Cursor\ `.scroll`_\ (*value* [, *mode='relative'* ])
    Scroll the cursor in the result set to a new position according to
    *mode*.

    If mode is ``relative`` (default), value is taken as offset to the
    current position in the result set, if set to ``absolute``, value
    states an absolute target position.

    An ``IndexError`` should be raised in case a scroll operation
    would leave the result set. In this case, the cursor position is
    left undefined (ideal would be to not move the cursor at all).

    .. Note::
        This method should use native scrollable cursors, if available,
        or revert to an emulation for forward-only scrollable
        cursors. The method may raise NotSupportedError_ to signal
        that a specific operation is not supported by the database
        (e.g. backward scrolling).

    *Warning Message:* "DB-API extension cursor.scroll() used"


.. _Cursor.messages:

`Cursor.messages`_
    This is a Python list object to which the interface appends tuples
    (exception class, exception value) for all messages which the
    interfaces receives from the underlying database for this cursor.

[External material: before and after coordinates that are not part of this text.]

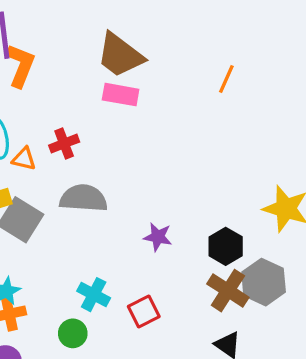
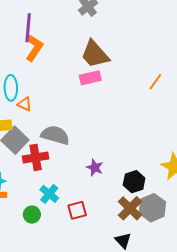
pink rectangle: (121, 95) -> (90, 78), turned -35
red cross: (64, 144) -> (36, 157), moved, size x1.4

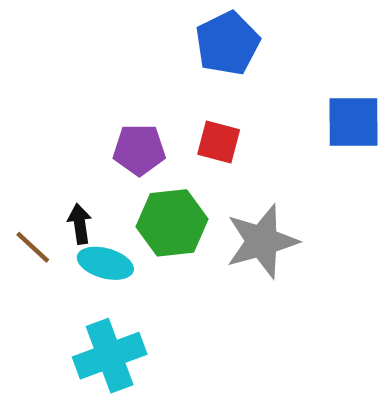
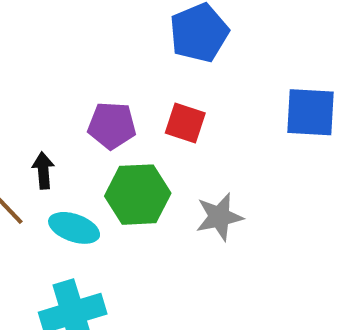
black arrow: (80, 224) -> (43, 170), moved
gray star: (262, 241) -> (219, 217), size x0.7

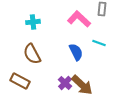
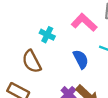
cyan cross: (33, 22) -> (47, 35), moved, turned 32

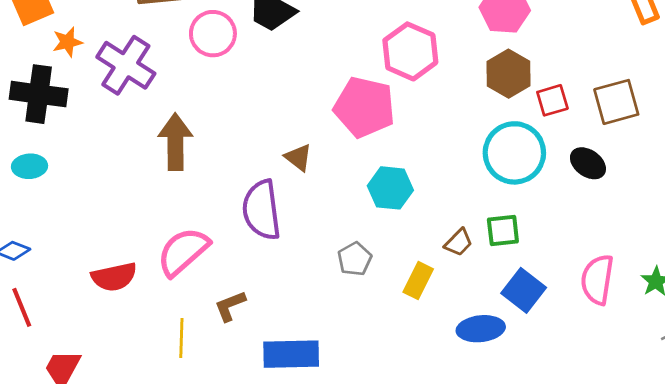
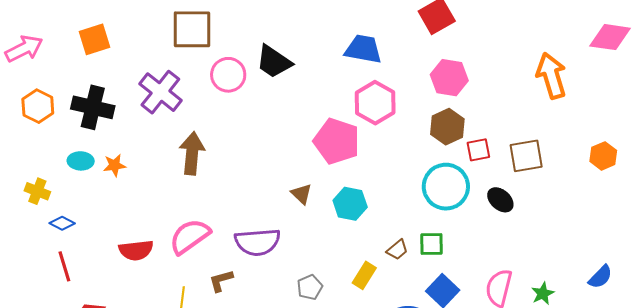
orange star: (67, 42) -> (114, 165), moved
brown triangle: (298, 157) -> (301, 194), moved
purple semicircle: (262, 210) -> (257, 242), moved, turned -93
gray pentagon: (355, 259) -> (310, 287), moved

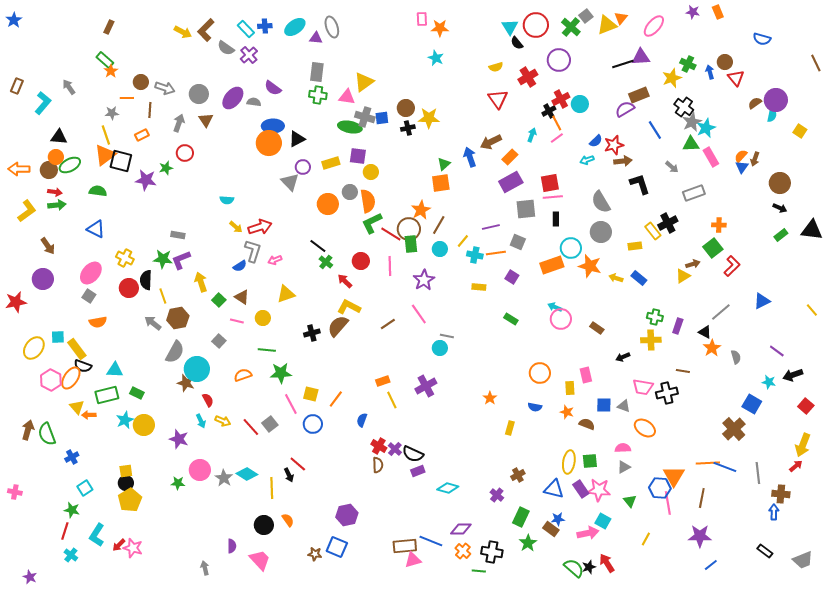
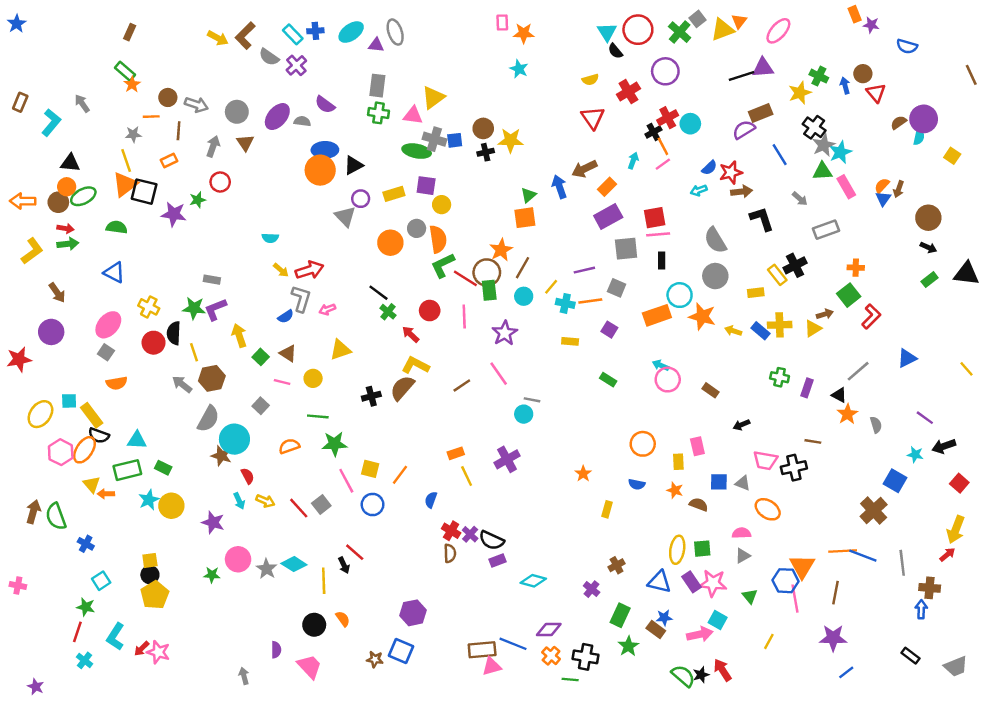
purple star: (693, 12) -> (871, 25), moved
yellow cross: (651, 340) -> (780, 325), moved
blue cross: (72, 457) -> (86, 544), turned -32

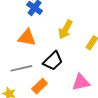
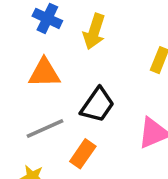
yellow arrow: (65, 29) -> (94, 32), moved

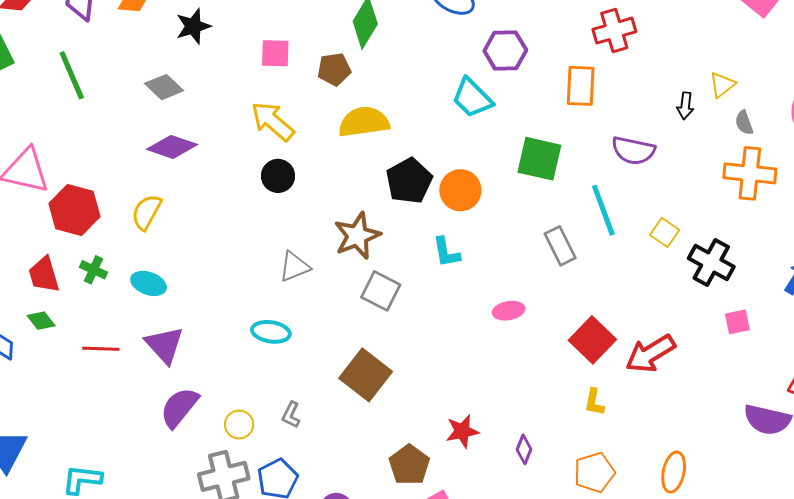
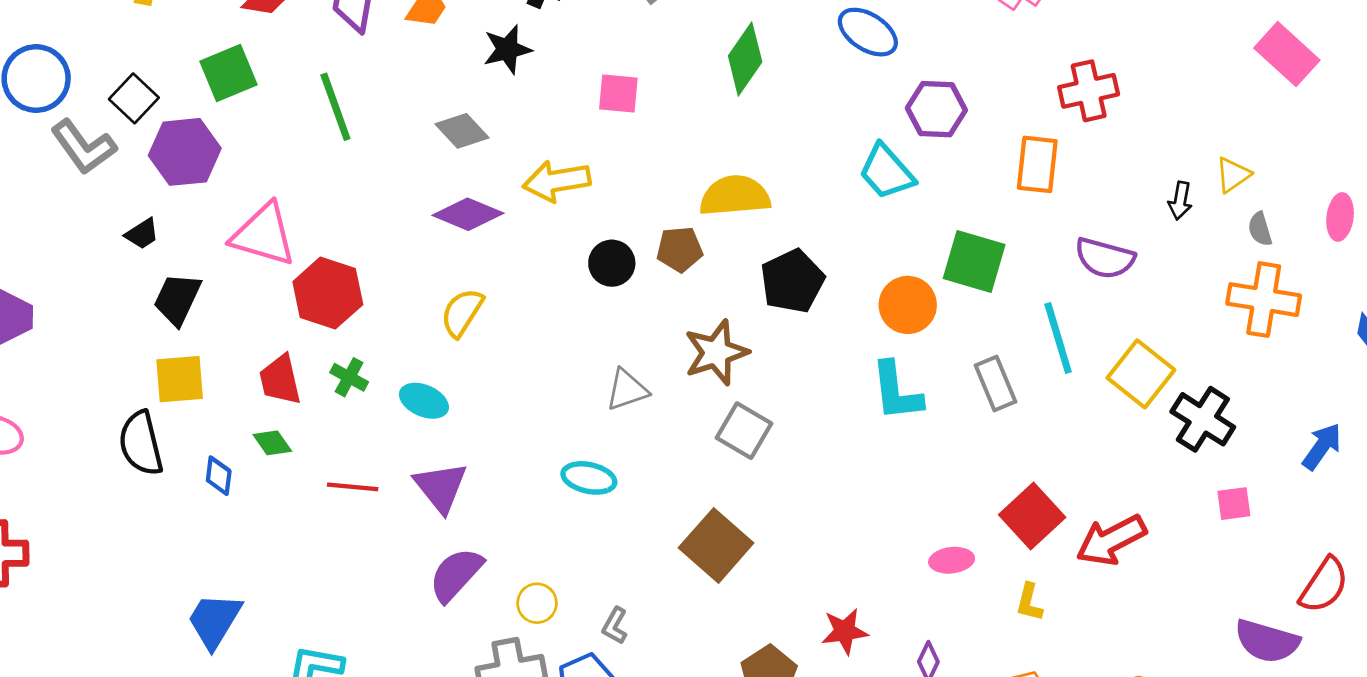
brown pentagon: (334, 69) -> (680, 249), moved
yellow arrow: (273, 121) -> (557, 181), moved, turned -54
orange circle: (460, 190) -> (908, 305), moved
yellow semicircle: (147, 212) -> (462, 313), moved
yellow square: (665, 232) -> (1141, 374), size x1.6
cyan L-shape: (446, 252) -> (897, 391), moved, size x1.4
pink ellipse: (509, 311) -> (952, 560), moved
gray L-shape: (291, 415) -> (615, 626), moved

    The list is cleared by all standard cursor methods calls (prior to
    executing the call) except for the `.fetch*()`_ calls
    automatically to avoid excessive memory usage and can also be
    cleared by executing ``del cursor.messages[:]``.

    All error and warning messages generated by the database are
    placed into this list, so checking the list allows the user to
    verify correct operation of the method calls.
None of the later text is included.